Hinda-COVID-19 : L’administrateur-maire Valentin Ngot encourage tous ses concitoyens à se faire vacciner

L’administrateur-maire de la communauté urbaine de Hinda dans le département du Kouilou, Valentin Ngot croit dur comme fer en la vaccination du grand public. Et il compte bien le faire savoir, en incitant au maximum ses concitoyens à passer par la case «piqûre», convaincu qu’un retour à la vie normale ne pourra être envisagé qu’avec un taux de 100% des populations vaccinées.

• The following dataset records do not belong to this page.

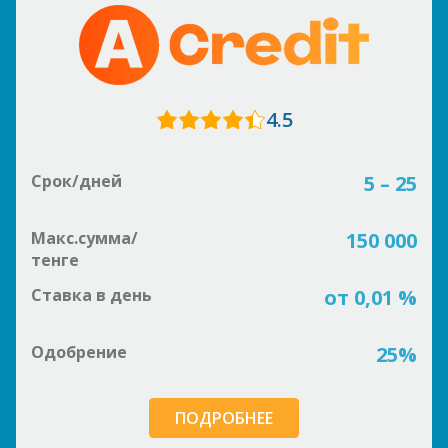
4.5
Срок/дней
5 – 25
Макс.сумма/
150 000
тенге
Ставка в день
от 0,01 %
Одобрение
25%
ПОДРОБНЕЕ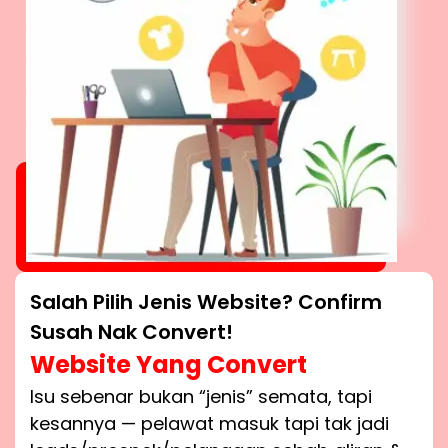
Salah Pilih Jenis Website? Confirm
Susah Nak Convert!
Website Yang Convert
Isu sebenar bukan “jenis” semata, tapi
kesannya — pelawat masuk tapi tak jadi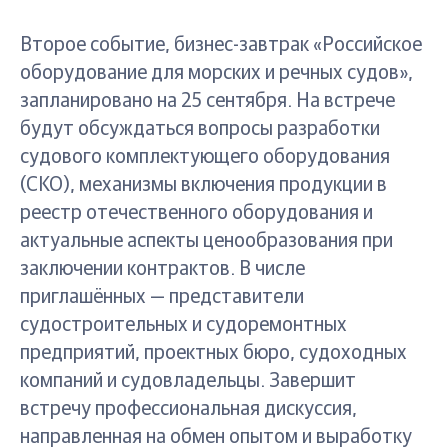
Второе событие, бизнес-завтрак «Российское
оборудование для морских и речных судов»,
запланировано на 25 сентября. На встрече
будут обсуждаться вопросы разработки
судового комплектующего оборудования
(СКО), механизмы включения продукции в
реестр отечественного оборудования и
актуальные аспекты ценообразования при
заключении контрактов. В числе
приглашённых — представители
судостроительных и судоремонтных
предприятий, проектных бюро, судоходных
компаний и судовладельцы. Завершит
встречу профессиональная дискуссия,
направленная на обмен опытом и выработку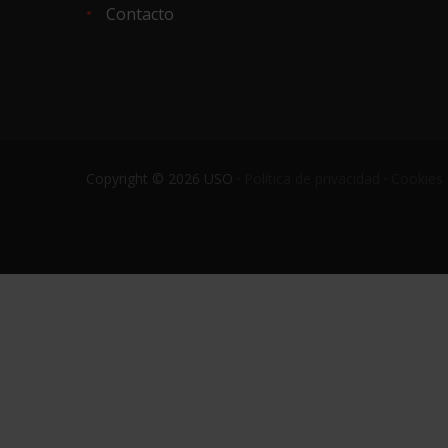
Contacto
Copyright © 2026 USO ·
Política de privacidad
·
Cookies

Face à la réticence des Congolais à vouloir se faire vacciner dans le cadre de la crise de Covid-19, l'administrateur-maire de la communauté urbaine de Hinda , Valentin Ngot appelle les populations de Hinda à se faire vacciner : « Une incitation par l’exemple ! ».

Cette étape de la vaccination est cruciale et doit être réussie à Hinda, indique l’ancien élève du lycée de Mossendjo (sud) surnommé dans les années 90, de « Village Abandonné » par son premier proviseur Pierre Djestone Nkou.

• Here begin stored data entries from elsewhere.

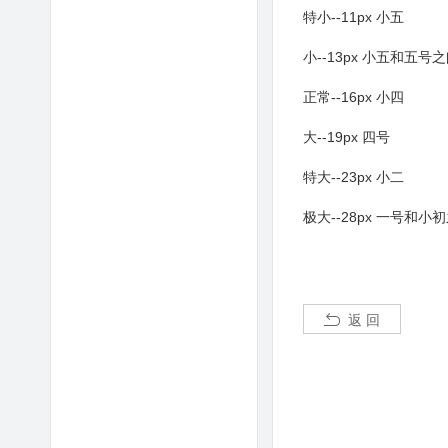
特小--11px 小五
小--13px 小五和五号
正常--16px 小四
大--19px 四号
特大--23px 小二
极大--28px 一号和小
返 回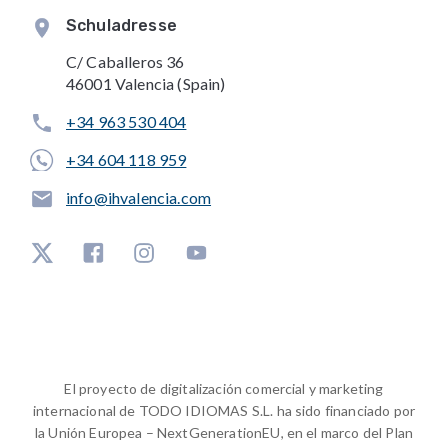
Schuladresse
C/ Caballeros 36
46001 Valencia (Spain)
+34 963 530 404
+34 604 118 959
info@ihvalencia.com
El proyecto de digitalización comercial y marketing
internacional de TODO IDIOMAS S.L. ha sido financiado por
la Unión Europea – NextGenerationEU, en el marco del Plan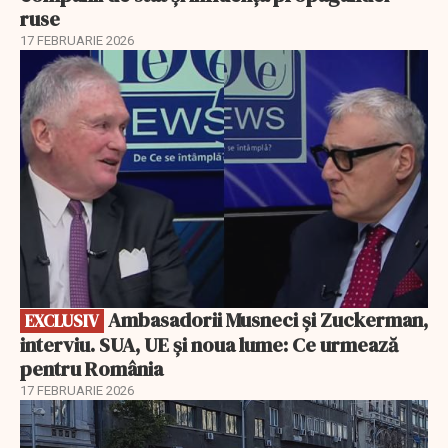
ruse
17 FEBRUARIE 2026
EXCLUSIV
Ambasadorii Musneci și Zuckerman,
EXCLUSIV
interviu. SUA, UE și noua lume: Ce urmează
pentru România
17 FEBRUARIE 2026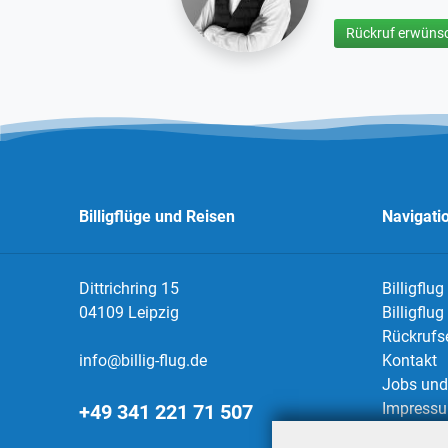
Rückruf erwünsc
Billigflüge und Reisen
Navigati
Dittrichring 15
Billigflug
04109 Leipzig
Billigflu
Rückrufs
info@billig-flug.de
Kontakt
Jobs und 
Impress
+49 341 221 71 507
Datensch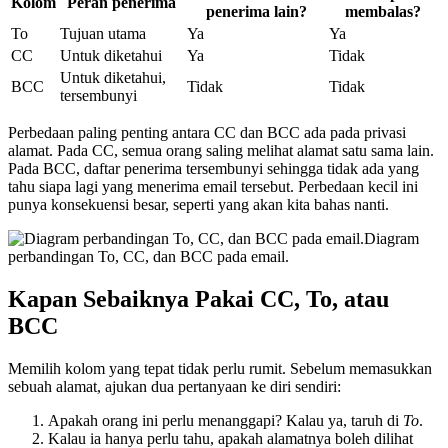
Kolom
Peran penerima
penerima lain?
membalas?
To
Tujuan utama
Ya
Ya
CC
Untuk diketahui
Ya
Tidak
Untuk diketahui,
BCC
Tidak
Tidak
tersembunyi
Perbedaan paling penting antara CC dan BCC ada pada privasi
alamat. Pada CC, semua orang saling melihat alamat satu sama lain.
Pada BCC, daftar penerima tersembunyi sehingga tidak ada yang
tahu siapa lagi yang menerima email tersebut. Perbedaan kecil ini
punya konsekuensi besar, seperti yang akan kita bahas nanti.
Diagram
perbandingan To, CC, dan BCC pada email.
Kapan Sebaiknya Pakai CC, To, atau
BCC
Memilih kolom yang tepat tidak perlu rumit. Sebelum memasukkan
sebuah alamat, ajukan dua pertanyaan ke diri sendiri:
Apakah orang ini perlu menanggapi? Kalau ya, taruh di
To
.
Kalau ia hanya perlu tahu, apakah alamatnya boleh dilihat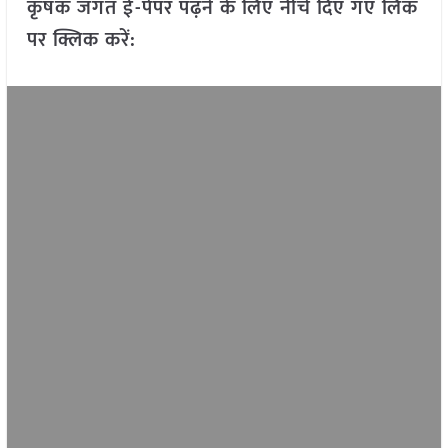
कृषक जगत ई-पेपर पढ़ने के लिए नीचे दिए गए लिंक
पर क्लिक करें: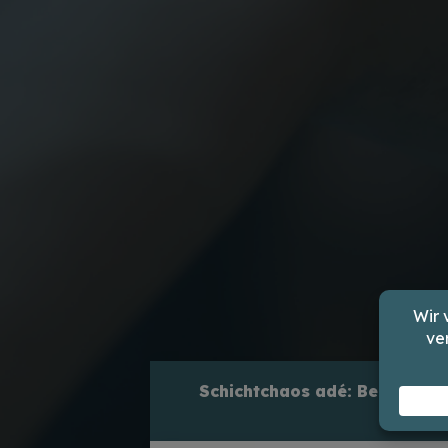
Schichtchaos adé: Bei P-Neo 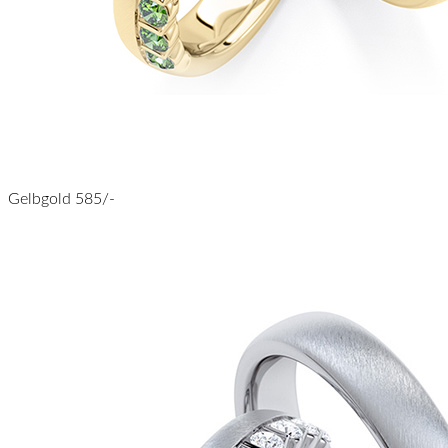
Gelbgold 585/-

Le premier citoyen de Hinda espère convaincre les quelque 5000 habitants en montrant l’exemple ce mardi.

« Ce n’est pas de la politique, mais du bon sens », nous a confié Valentin Ngot qui estime que cela permettrait aussi de  couper court à une idée répandue que les africains seraient pris pour des cobayes par des fabricants des vaccins.

Dans de nombreux pays du monde, la quantité de vaccins est un sujet brûlant. La méfiance des Congolais à l'égard des vaccins contre la Covid-19 fait que les autorités pourraient prochainement jeter au moins 100 000 doses périmées.

La campagne de vaccination lancée le 24 avril de l’année en cours à Brazzaville par le Président de la République, Denis Sassou N’Guesso, est loin du succès espéré, et ce pour plusieurs raisons, notamment l'hésitation vis-à-vis des vaccins qui est aussi la conséquence de la désinformation, et du sentiment relativement répandu qu'il n'y a aucune urgence à se faire vacciner, d'une part en raison de la faible circulation du virus au Congo donc du risque sanitaire limité et de l'autre, faute de mesures incitatives. Beaucoup ne voient aucun intérêt à se faire vacciner.

Les vaccins ont tous une date de péremption donc ne peuvent être utilisés après la date de péremption.

Face à la réticence des populations, les autorités multiplient les communications. Elles rappellent l’importance de la vaccination pour permettre une immunité collective et ainsi enrayer la pandémie.

Au Congo, le nombre de cas confirmés au 07 juin 2021 s’élève à 12 121 pour 160 décès, soit un taux de létalité de 1,3%, en deçà de celui de l’Afrique centrale.